◆ **HOW TO COMPLETE THIS TASK**: Would you transcribe exactly the lines from the beginning of the records below through the line with "bill. Title VI", both included, omitting the pictures?

Page-level text extractions:
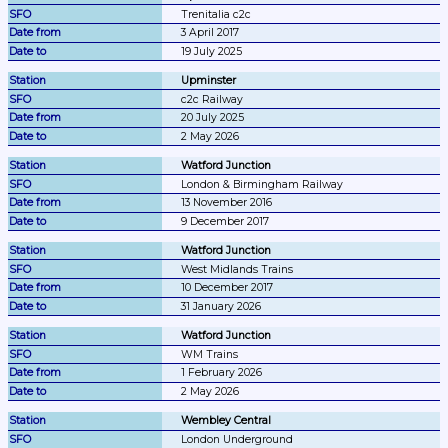
Trenitalia c2c
3 April 2017
19 July 2025
Upminster
c2c Railway
20 July 2025
2 May 2026
Watford Junction
London & Birmingham Railway
13 November 2016
9 December 2017
Watford Junction
West Midlands Trains
10 December 2017
31 January 2026
Watford Junction
WM Trains
1 February 2026
2 May 2026
Wembley Central
London Underground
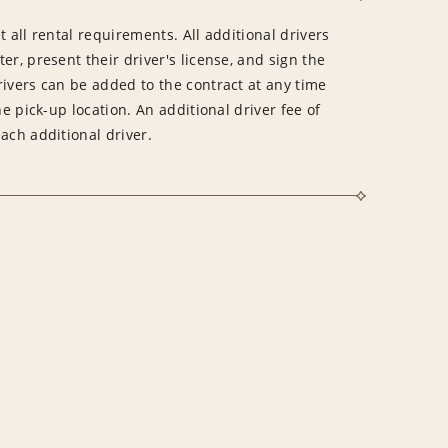
 all rental requirements. All additional drivers
er, present their driver's license, and sign the
rivers can be added to the contract at any time
he pick-up location. An additional driver fee of
ach additional driver.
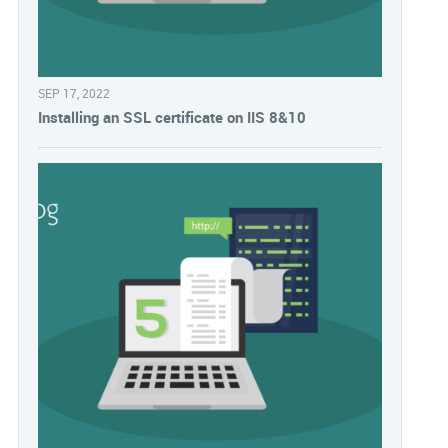
SEP 17, 2022
Installing an SSL certificate on IIS 8&10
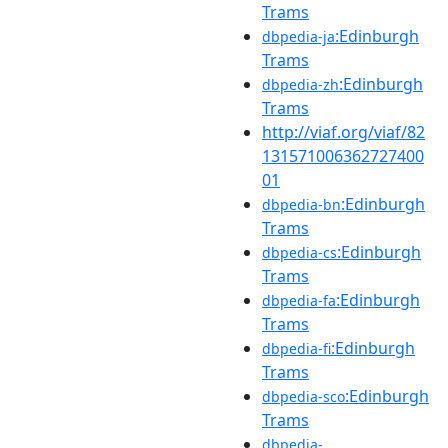
Trams
:Edinburgh
dbpedia-ja
Trams
:Edinburgh
dbpedia-zh
Trams
http://viaf.org/viaf/82
131571006362727400
01
:Edinburgh
dbpedia-bn
Trams
:Edinburgh
dbpedia-cs
Trams
:Edinburgh
dbpedia-fa
Trams
:Edinburgh
dbpedia-fi
Trams
:Edinburgh
dbpedia-sco
Trams
dbpedia-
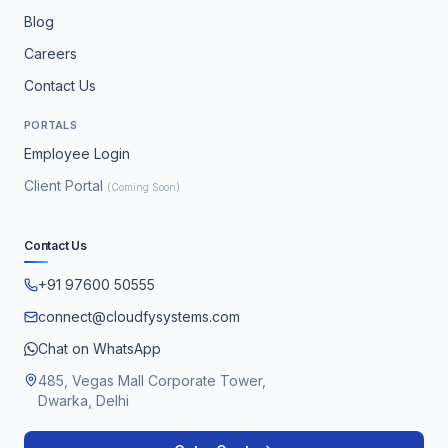
Blog
Careers
Contact Us
PORTALS
Employee Login
Client Portal
(Coming Soon)
Contact Us
+91 97600 50555
connect@cloudfysystems.com
Chat on WhatsApp
485, Vegas Mall Corporate Tower,
Dwarka, Delhi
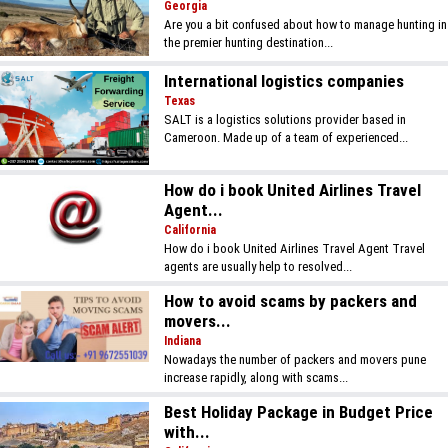
Georgia
Are you a bit confused about how to manage hunting in
the premier hunting destination...
International logistics companies
Texas
SALT is a logistics solutions provider based in
Cameroon. Made up of a team of experienced...
How do i book United Airlines Travel
Agent...
California
How do i book United Airlines Travel Agent Travel
agents are usually help to resolved...
How to avoid scams by packers and
movers...
Indiana
Nowadays the number of packers and movers pune
increase rapidly, along with scams...
Best Holiday Package in Budget Price
with...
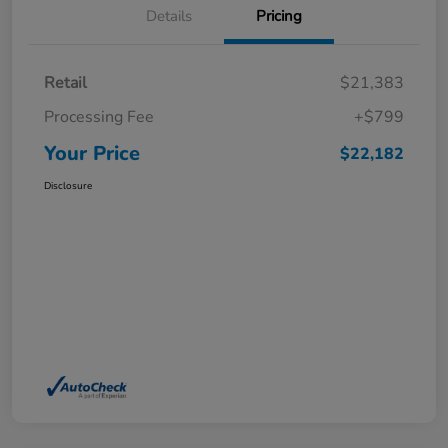
Details
Pricing
Retail
$21,383
Processing Fee
+$799
Your Price
$22,182
Disclosure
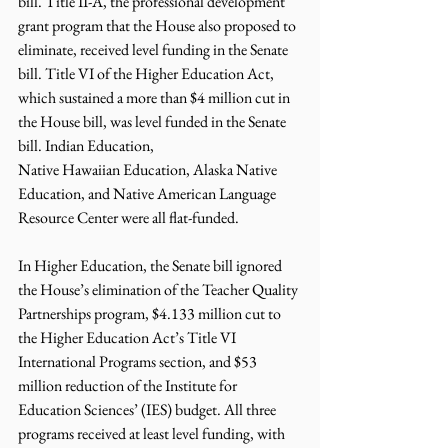
bill. Title II-A, the professional development 
grant program that the House also proposed to 
eliminate, received level funding in the Senate 
bill. Title VI of the Higher Education Act, 
which sustained a more than $4 million cut in 
the House bill, was level funded in the Senate 
bill. Indian Education,
Native Hawaiian Education, Alaska Native 
Education, and Native American Language 
Resource Center were all flat-funded.
In Higher Education, the Senate bill ignored 
the House’s elimination of the Teacher Quality 
Partnerships program, $4.133 million cut to 
the Higher Education Act’s Title VI 
International Programs section, and $53 
million reduction of the Institute for 
Education Sciences’ (IES) budget. All three 
programs received at least level funding, with 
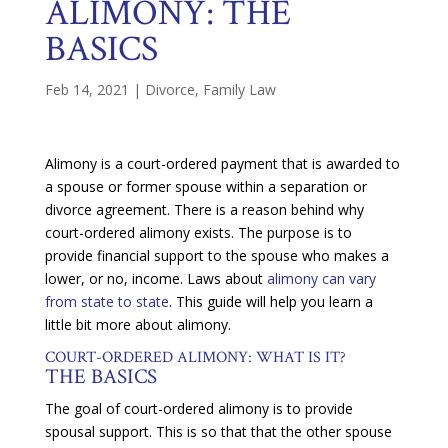
ALIMONY: THE
BASICS
Feb 14, 2021
|
Divorce
,
Family Law
Alimony is a court-ordered payment that is awarded to
a spouse or former spouse within a separation or
divorce agreement. There is a reason behind why
court-ordered alimony exists. The purpose is to
provide financial support to the spouse who makes a
lower, or no, income. Laws about
alimony can vary
from state to state
. This guide will help you learn a
little bit more about alimony.
COURT-ORDERED ALIMONY: WHAT IS IT?
THE BASICS
The goal of court-ordered alimony is to provide
spousal support. This is so that that the other spouse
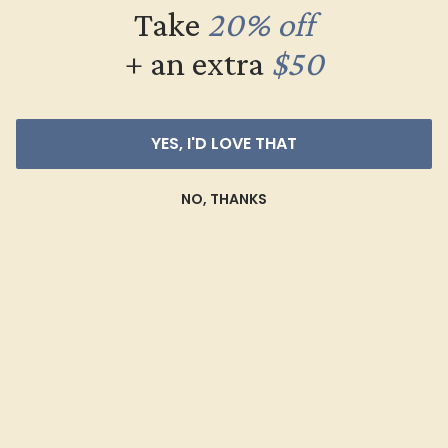
Take
20% off
Create Ring
+ an extra
$50
YES, I'D LOVE THAT
NO, THANKS
AQUAMARINE / 14K WHITE
$2,588
Create Ring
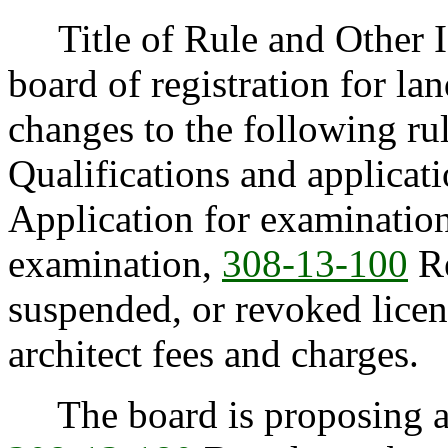
Title of Rule and Other I
board of registration for la
changes to the following ru
Qualifications and applicati
Application for examinatio
examination,
308-13-100
Re
suspended, or revoked lice
architect fees and charges.
The board is proposing ad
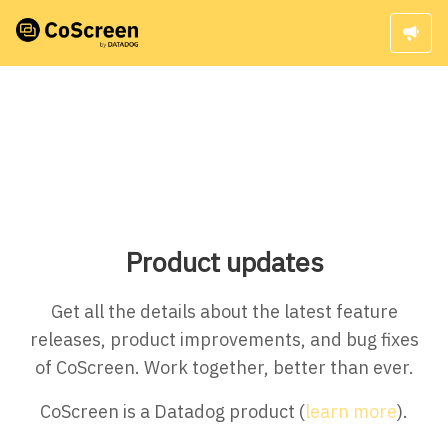
Product updates
Get all the details about the latest feature
releases, product improvements, and bug fixes
of CoScreen. Work together, better than ever.
CoScreen is a Datadog product (
learn more
).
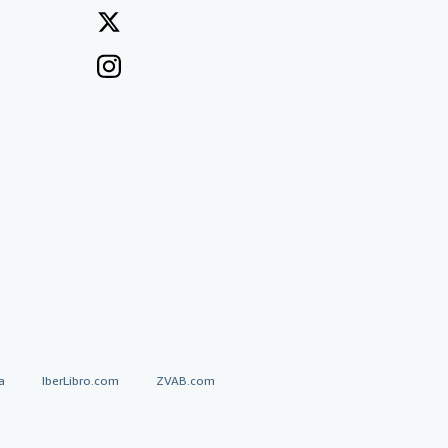
a
IberLibro.com
ZVAB.com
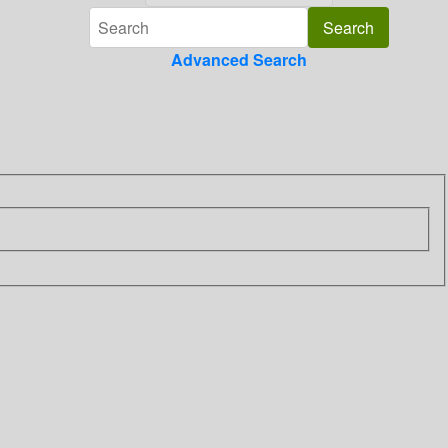
Advanced Search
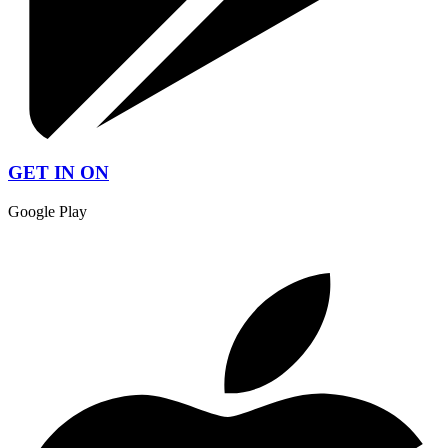
GET IN ON
Google Play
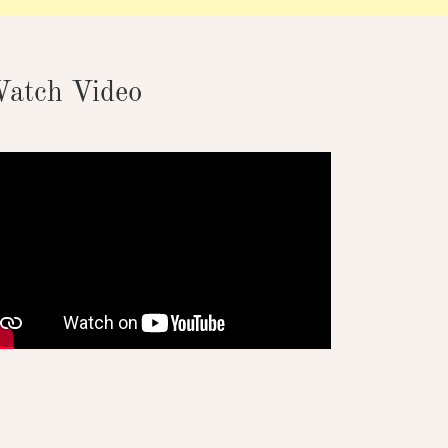
atch Video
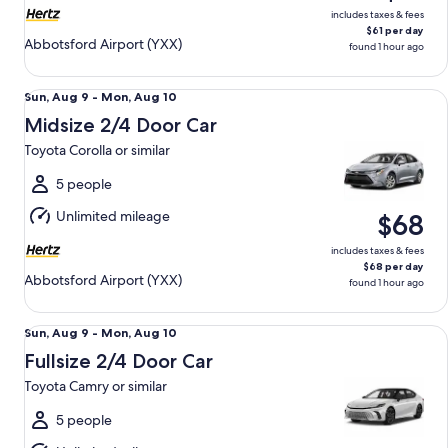
includes taxes & fees
$61 per day
Abbotsford Airport (YXX)
found 1 hour ago
Midsize 2/4 Door Car Toyota Corolla or similar
Sun,
Sun, Aug 9 - Mon, Aug 10
Aug
Midsize 2/4 Door Car
9
Toyota Corolla or similar
to
Mon,
5 people
Aug
Unlimited mileage
$68
10
includes taxes & fees
$68 per day
Abbotsford Airport (YXX)
found 1 hour ago
Fullsize 2/4 Door Car Toyota Camry or similar
Sun,
Sun, Aug 9 - Mon, Aug 10
Aug
Fullsize 2/4 Door Car
9
Toyota Camry or similar
to
Mon,
5 people
Aug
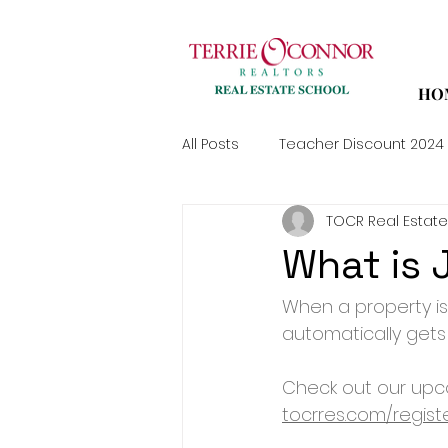
HO
All Posts
Teacher Discount 2024
TOCR Real Estate
What is 
When a property is
automatically gets
Check out our upco
tocrres.com/regist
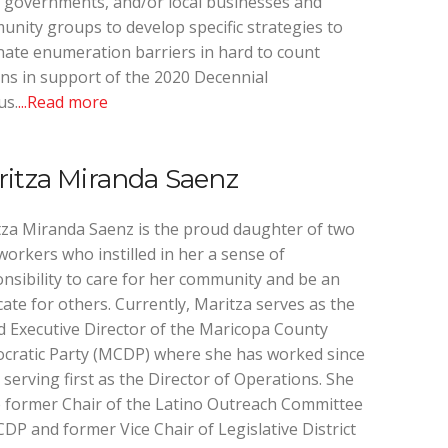
l governments, and/or local businesses and
nity groups to develop specific strategies to
nate enumeration barriers in hard to count
ns in support of the 2020 Decennial
us.
...Read more
itza Miranda Saenz
za Miranda Saenz is the proud daughter of two
orkers who instilled in her a sense of
nsibility to care for her community and be an
ate for others. Currently, Maritza serves as the
 Executive Director of the Maricopa County
cratic Party (MCDP) where she has worked since
 serving first as the Director of Operations. She
e former Chair of the Latino Outreach Committee
DP and former Vice Chair of Legislative District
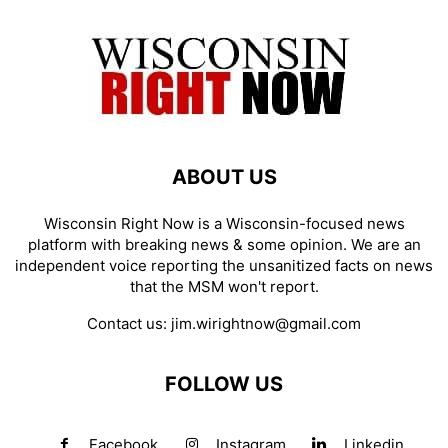
ABOUT US
Wisconsin Right Now is a Wisconsin-focused news
platform with breaking news & some opinion. We are an
independent voice reporting the unsanitized facts on news
that the MSM won't report.
Contact us:
jim.wirightnow@gmail.com
FOLLOW US
Facebook
Instagram
Linkedin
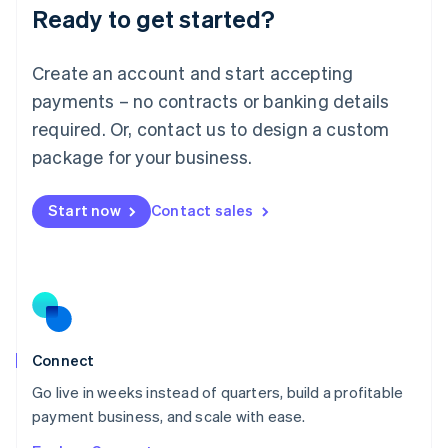
Ready to get started?
English
Luxembourg
Français
Deutsch
English
Create an account and start accepting
Mainland China
简体中文
English
payments – no contracts or banking details
Malaysia
required. Or, contact us to design a custom
English
简体中文
Malta
package for your business.
English
Mexico
Start now
Contact sales
Español
English
Netherlands
Nederlands
English
New Zealand
English
Norway
English
Poland
Connect
English
Go live in weeks instead of quarters, build a profitable
Portugal
Português
English
payment business, and scale with ease.
Romania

◆ **FINISHED TASK**:
Trenitalia c2c
3 April 2017
19 July 2025
Upminster
c2c Railway
20 July 2025
2 May 2026
Watford Junction
London & Birmingham Railway
13 November 2016
9 December 2017
Watford Junction
West Midlands Trains
10 December 2017
31 January 2026
Watford Junction
WM Trains
1 February 2026
2 May 2026
Wembley Central
London Underground
 all rental requirements. All additional drivers
er, present their driver's license, and sign the
rivers can be added to the contract at any time
he pick-up location. An additional driver fee of
ach additional driver.
SEP 17, 2022
Installing an SSL certificate on IIS 8&10
Trams
:Edinburgh
dbpedia-ja
Trams
:Edinburgh
dbpedia-zh
Trams
http://viaf.org/viaf/82
131571006362727400
01
:Edinburgh
dbpedia-bn
Trams
:Edinburgh
dbpedia-cs
Trams
:Edinburgh
dbpedia-fa
Trams
:Edinburgh
dbpedia-fi
Trams
:Edinburgh
dbpedia-sco
Trams
dbpedia-
Blog
Careers
Contact Us
PORTALS
Employee Login
Client Portal
(Coming Soon)
Contact Us
+91 97600 50555
connect@cloudfysystems.com
Chat on WhatsApp
485, Vegas Mall Corporate Tower,
Dwarka, Delhi
Georgia
Are you a bit confused about how to manage hunting in
the premier hunting destination...
International logistics companies
Texas
SALT is a logistics solutions provider based in
Cameroon. Made up of a team of experienced...
How do i book United Airlines Travel
Agent...
California
How do i book United Airlines Travel Agent Travel
agents are usually help to resolved...
How to avoid scams by packers and
movers...
Indiana
Nowadays the number of packers and movers pune
increase rapidly, along with scams...
Best Holiday Package in Budget Price
with...
Details
Pricing
Retail
$21,383
Processing Fee
+$799
Your Price
$22,182
Disclosure
bill. Title II-A, the professional development 
grant program that the House also proposed to 
eliminate, received level funding in the Senate 
bill. Title VI of the Higher Education Act, 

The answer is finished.